Material for this exercise:
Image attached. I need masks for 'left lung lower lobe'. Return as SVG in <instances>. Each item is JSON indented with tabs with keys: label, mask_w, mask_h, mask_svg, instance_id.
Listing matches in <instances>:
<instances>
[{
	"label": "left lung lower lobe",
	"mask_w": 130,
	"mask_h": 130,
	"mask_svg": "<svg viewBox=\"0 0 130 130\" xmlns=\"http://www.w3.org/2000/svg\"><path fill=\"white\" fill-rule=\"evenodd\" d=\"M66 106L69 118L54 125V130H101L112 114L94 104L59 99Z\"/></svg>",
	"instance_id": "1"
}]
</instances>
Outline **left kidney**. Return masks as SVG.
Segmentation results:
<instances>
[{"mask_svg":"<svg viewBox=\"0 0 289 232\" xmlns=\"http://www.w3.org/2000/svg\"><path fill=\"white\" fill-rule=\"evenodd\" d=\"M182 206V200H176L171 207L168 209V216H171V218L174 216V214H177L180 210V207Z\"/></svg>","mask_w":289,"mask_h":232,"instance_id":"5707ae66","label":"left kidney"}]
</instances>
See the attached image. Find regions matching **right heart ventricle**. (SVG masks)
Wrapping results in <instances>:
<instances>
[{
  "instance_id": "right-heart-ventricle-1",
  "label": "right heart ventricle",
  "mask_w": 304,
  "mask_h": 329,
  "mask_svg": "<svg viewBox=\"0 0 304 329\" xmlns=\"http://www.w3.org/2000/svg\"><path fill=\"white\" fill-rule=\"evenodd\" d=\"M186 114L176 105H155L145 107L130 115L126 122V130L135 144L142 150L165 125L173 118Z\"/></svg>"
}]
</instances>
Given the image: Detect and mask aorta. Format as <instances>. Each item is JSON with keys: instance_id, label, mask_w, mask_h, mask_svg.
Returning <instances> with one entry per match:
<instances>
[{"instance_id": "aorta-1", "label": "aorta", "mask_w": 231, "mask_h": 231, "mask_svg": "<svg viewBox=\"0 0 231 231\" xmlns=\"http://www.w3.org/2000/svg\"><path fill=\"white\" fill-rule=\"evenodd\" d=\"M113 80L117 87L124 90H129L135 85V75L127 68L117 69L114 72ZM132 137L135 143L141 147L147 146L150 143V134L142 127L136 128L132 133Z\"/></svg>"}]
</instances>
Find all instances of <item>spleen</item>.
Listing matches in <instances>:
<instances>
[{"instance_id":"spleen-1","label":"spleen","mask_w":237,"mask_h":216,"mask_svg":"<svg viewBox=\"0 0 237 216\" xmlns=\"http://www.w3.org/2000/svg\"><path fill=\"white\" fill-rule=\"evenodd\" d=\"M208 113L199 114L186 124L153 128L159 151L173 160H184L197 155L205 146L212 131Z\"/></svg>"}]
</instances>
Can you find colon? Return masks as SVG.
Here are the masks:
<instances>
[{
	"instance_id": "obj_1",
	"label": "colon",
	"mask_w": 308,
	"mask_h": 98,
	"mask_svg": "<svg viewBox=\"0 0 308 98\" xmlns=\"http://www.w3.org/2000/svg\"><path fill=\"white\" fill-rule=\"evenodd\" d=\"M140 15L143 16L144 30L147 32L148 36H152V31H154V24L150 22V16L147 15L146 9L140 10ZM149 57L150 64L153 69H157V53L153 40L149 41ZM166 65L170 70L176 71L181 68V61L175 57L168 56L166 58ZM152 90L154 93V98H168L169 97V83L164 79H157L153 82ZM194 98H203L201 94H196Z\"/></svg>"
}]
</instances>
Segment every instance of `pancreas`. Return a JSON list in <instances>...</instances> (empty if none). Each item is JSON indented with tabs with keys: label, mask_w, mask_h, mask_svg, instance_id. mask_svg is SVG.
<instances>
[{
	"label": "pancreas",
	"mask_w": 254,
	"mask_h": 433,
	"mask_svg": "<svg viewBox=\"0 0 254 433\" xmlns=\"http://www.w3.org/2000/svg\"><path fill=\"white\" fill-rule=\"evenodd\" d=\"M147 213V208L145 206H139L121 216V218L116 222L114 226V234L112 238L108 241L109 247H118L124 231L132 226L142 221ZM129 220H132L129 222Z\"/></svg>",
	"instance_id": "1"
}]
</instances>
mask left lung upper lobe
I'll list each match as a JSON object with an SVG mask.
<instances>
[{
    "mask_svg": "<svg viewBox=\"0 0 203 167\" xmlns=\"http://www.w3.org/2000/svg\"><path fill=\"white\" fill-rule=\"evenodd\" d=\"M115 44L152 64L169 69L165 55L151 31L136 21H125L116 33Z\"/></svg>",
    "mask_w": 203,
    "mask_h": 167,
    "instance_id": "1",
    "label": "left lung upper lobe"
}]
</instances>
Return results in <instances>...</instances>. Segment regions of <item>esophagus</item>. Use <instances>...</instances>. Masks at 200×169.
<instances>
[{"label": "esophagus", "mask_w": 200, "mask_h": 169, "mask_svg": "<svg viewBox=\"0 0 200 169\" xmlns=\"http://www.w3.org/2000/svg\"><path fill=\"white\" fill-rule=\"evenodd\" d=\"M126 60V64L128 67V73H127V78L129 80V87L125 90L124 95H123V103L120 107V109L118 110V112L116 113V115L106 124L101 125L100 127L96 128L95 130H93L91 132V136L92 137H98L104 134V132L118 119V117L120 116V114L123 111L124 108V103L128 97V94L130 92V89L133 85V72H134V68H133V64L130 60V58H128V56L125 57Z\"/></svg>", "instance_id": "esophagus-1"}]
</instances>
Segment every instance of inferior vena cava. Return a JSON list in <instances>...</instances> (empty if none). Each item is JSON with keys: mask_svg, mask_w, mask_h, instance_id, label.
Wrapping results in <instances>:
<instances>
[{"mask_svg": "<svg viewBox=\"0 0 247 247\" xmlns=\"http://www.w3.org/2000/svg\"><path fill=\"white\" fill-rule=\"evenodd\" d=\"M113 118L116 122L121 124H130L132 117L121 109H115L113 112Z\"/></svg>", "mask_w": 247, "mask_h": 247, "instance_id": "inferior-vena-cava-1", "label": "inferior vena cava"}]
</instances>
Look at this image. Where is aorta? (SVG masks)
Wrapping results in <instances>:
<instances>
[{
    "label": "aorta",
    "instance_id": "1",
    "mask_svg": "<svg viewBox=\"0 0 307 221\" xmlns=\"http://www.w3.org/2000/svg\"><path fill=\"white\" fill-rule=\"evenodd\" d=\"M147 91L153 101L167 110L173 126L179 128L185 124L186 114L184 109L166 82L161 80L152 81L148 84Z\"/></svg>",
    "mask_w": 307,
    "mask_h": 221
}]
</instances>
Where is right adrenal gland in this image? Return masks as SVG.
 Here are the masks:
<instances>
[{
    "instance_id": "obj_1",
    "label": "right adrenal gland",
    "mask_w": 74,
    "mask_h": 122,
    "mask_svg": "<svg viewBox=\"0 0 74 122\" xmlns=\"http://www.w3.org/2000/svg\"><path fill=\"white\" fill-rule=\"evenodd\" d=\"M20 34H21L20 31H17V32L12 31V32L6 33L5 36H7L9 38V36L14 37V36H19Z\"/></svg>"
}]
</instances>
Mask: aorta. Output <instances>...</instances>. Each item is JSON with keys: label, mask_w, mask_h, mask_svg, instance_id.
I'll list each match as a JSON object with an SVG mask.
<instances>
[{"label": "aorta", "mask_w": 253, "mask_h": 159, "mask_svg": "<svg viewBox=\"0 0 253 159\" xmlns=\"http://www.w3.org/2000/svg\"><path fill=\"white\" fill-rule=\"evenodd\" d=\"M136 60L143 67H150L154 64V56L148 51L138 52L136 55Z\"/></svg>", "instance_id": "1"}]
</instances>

Problem description: Give every entry back unchanged. Leave none out.

Response:
Image attached. I need masks for 'left lung lower lobe'. Return as SVG in <instances>. Each item is JSON indented with tabs with keys: label, mask_w, mask_h, mask_svg, instance_id.
Listing matches in <instances>:
<instances>
[{
	"label": "left lung lower lobe",
	"mask_w": 130,
	"mask_h": 130,
	"mask_svg": "<svg viewBox=\"0 0 130 130\" xmlns=\"http://www.w3.org/2000/svg\"><path fill=\"white\" fill-rule=\"evenodd\" d=\"M66 106L69 118L54 125V130H101L112 114L94 104L59 99Z\"/></svg>",
	"instance_id": "1"
}]
</instances>
Outline **left kidney**. Return masks as SVG.
Segmentation results:
<instances>
[{"mask_svg":"<svg viewBox=\"0 0 289 232\" xmlns=\"http://www.w3.org/2000/svg\"><path fill=\"white\" fill-rule=\"evenodd\" d=\"M182 206V200H176L171 207L168 209V216H171V218L174 216V214H177L180 210V207Z\"/></svg>","mask_w":289,"mask_h":232,"instance_id":"5707ae66","label":"left kidney"}]
</instances>
See the attached image. Find regions matching **right heart ventricle**. (SVG masks)
Wrapping results in <instances>:
<instances>
[{
  "instance_id": "right-heart-ventricle-1",
  "label": "right heart ventricle",
  "mask_w": 304,
  "mask_h": 329,
  "mask_svg": "<svg viewBox=\"0 0 304 329\" xmlns=\"http://www.w3.org/2000/svg\"><path fill=\"white\" fill-rule=\"evenodd\" d=\"M186 114L176 105H155L145 107L130 115L126 122V130L135 144L142 150L165 125L173 118Z\"/></svg>"
}]
</instances>
Given the image: Detect and mask aorta. Format as <instances>. Each item is JSON with keys: instance_id, label, mask_w, mask_h, mask_svg.
Returning <instances> with one entry per match:
<instances>
[{"instance_id": "aorta-1", "label": "aorta", "mask_w": 231, "mask_h": 231, "mask_svg": "<svg viewBox=\"0 0 231 231\" xmlns=\"http://www.w3.org/2000/svg\"><path fill=\"white\" fill-rule=\"evenodd\" d=\"M113 80L117 87L124 90H129L135 85V75L127 68L117 69L114 72ZM132 137L135 143L141 147L147 146L150 143V134L142 127L136 128L132 133Z\"/></svg>"}]
</instances>
Find all instances of <item>spleen</item>.
Listing matches in <instances>:
<instances>
[{"instance_id":"spleen-1","label":"spleen","mask_w":237,"mask_h":216,"mask_svg":"<svg viewBox=\"0 0 237 216\" xmlns=\"http://www.w3.org/2000/svg\"><path fill=\"white\" fill-rule=\"evenodd\" d=\"M208 113L199 114L186 124L153 128L159 151L173 160H184L197 155L205 146L212 131Z\"/></svg>"}]
</instances>
Can you find colon? Return masks as SVG.
Here are the masks:
<instances>
[{
	"instance_id": "obj_1",
	"label": "colon",
	"mask_w": 308,
	"mask_h": 98,
	"mask_svg": "<svg viewBox=\"0 0 308 98\" xmlns=\"http://www.w3.org/2000/svg\"><path fill=\"white\" fill-rule=\"evenodd\" d=\"M140 15L143 16L144 30L147 32L148 36H152V31H154V24L150 22V16L147 15L146 9L140 10ZM149 57L150 64L153 69H157V53L153 40L149 41ZM166 65L170 70L176 71L181 68V61L175 57L168 56L166 58ZM152 90L154 93V98H168L169 97V83L164 79H157L153 82ZM194 98H203L201 94H196Z\"/></svg>"
}]
</instances>
Segment every instance of `pancreas`. Return a JSON list in <instances>...</instances> (empty if none). Each item is JSON indented with tabs with keys: label, mask_w, mask_h, mask_svg, instance_id. mask_svg is SVG.
<instances>
[{
	"label": "pancreas",
	"mask_w": 254,
	"mask_h": 433,
	"mask_svg": "<svg viewBox=\"0 0 254 433\" xmlns=\"http://www.w3.org/2000/svg\"><path fill=\"white\" fill-rule=\"evenodd\" d=\"M147 213V208L145 206H139L121 216V218L116 222L114 226V234L112 238L108 241L109 247H118L124 231L132 226L142 221ZM129 220H132L129 222Z\"/></svg>",
	"instance_id": "1"
}]
</instances>
mask left lung upper lobe
I'll list each match as a JSON object with an SVG mask.
<instances>
[{
    "mask_svg": "<svg viewBox=\"0 0 203 167\" xmlns=\"http://www.w3.org/2000/svg\"><path fill=\"white\" fill-rule=\"evenodd\" d=\"M115 44L152 64L169 69L165 55L151 31L136 21H125L116 33Z\"/></svg>",
    "mask_w": 203,
    "mask_h": 167,
    "instance_id": "1",
    "label": "left lung upper lobe"
}]
</instances>
Return results in <instances>...</instances>. Segment regions of <item>esophagus</item>. Use <instances>...</instances>. Masks at 200×169.
<instances>
[{"label": "esophagus", "mask_w": 200, "mask_h": 169, "mask_svg": "<svg viewBox=\"0 0 200 169\" xmlns=\"http://www.w3.org/2000/svg\"><path fill=\"white\" fill-rule=\"evenodd\" d=\"M126 60V64L128 67V73H127V78L129 80V87L125 90L124 95H123V103L120 107V109L118 110V112L116 113V115L106 124L101 125L100 127L96 128L95 130H93L91 132V136L92 137H98L104 134V132L118 119V117L120 116V114L123 111L124 108V103L128 97V94L130 92V89L133 85V72H134V68H133V64L130 60V58H128V56L125 57Z\"/></svg>", "instance_id": "esophagus-1"}]
</instances>
Segment every instance of inferior vena cava. Return a JSON list in <instances>...</instances> (empty if none). Each item is JSON with keys: mask_svg, mask_w, mask_h, instance_id, label.
Wrapping results in <instances>:
<instances>
[{"mask_svg": "<svg viewBox=\"0 0 247 247\" xmlns=\"http://www.w3.org/2000/svg\"><path fill=\"white\" fill-rule=\"evenodd\" d=\"M113 118L116 122L121 124H130L132 117L121 109H115L113 112Z\"/></svg>", "mask_w": 247, "mask_h": 247, "instance_id": "inferior-vena-cava-1", "label": "inferior vena cava"}]
</instances>
Look at this image. Where is aorta? (SVG masks)
Wrapping results in <instances>:
<instances>
[{
    "label": "aorta",
    "instance_id": "1",
    "mask_svg": "<svg viewBox=\"0 0 307 221\" xmlns=\"http://www.w3.org/2000/svg\"><path fill=\"white\" fill-rule=\"evenodd\" d=\"M147 91L153 101L167 110L173 126L179 128L185 124L186 114L184 109L166 82L161 80L152 81L148 84Z\"/></svg>",
    "mask_w": 307,
    "mask_h": 221
}]
</instances>
Where is right adrenal gland in this image? Return masks as SVG.
 Here are the masks:
<instances>
[{
    "instance_id": "obj_1",
    "label": "right adrenal gland",
    "mask_w": 74,
    "mask_h": 122,
    "mask_svg": "<svg viewBox=\"0 0 74 122\" xmlns=\"http://www.w3.org/2000/svg\"><path fill=\"white\" fill-rule=\"evenodd\" d=\"M20 34H21L20 31H17V32L12 31V32L6 33L5 36H7L9 38V36L14 37V36H19Z\"/></svg>"
}]
</instances>
Mask: aorta. Output <instances>...</instances>. Each item is JSON with keys: label, mask_w, mask_h, mask_svg, instance_id.
I'll list each match as a JSON object with an SVG mask.
<instances>
[{"label": "aorta", "mask_w": 253, "mask_h": 159, "mask_svg": "<svg viewBox=\"0 0 253 159\" xmlns=\"http://www.w3.org/2000/svg\"><path fill=\"white\" fill-rule=\"evenodd\" d=\"M136 60L143 67H150L154 64V56L148 51L138 52L136 55Z\"/></svg>", "instance_id": "1"}]
</instances>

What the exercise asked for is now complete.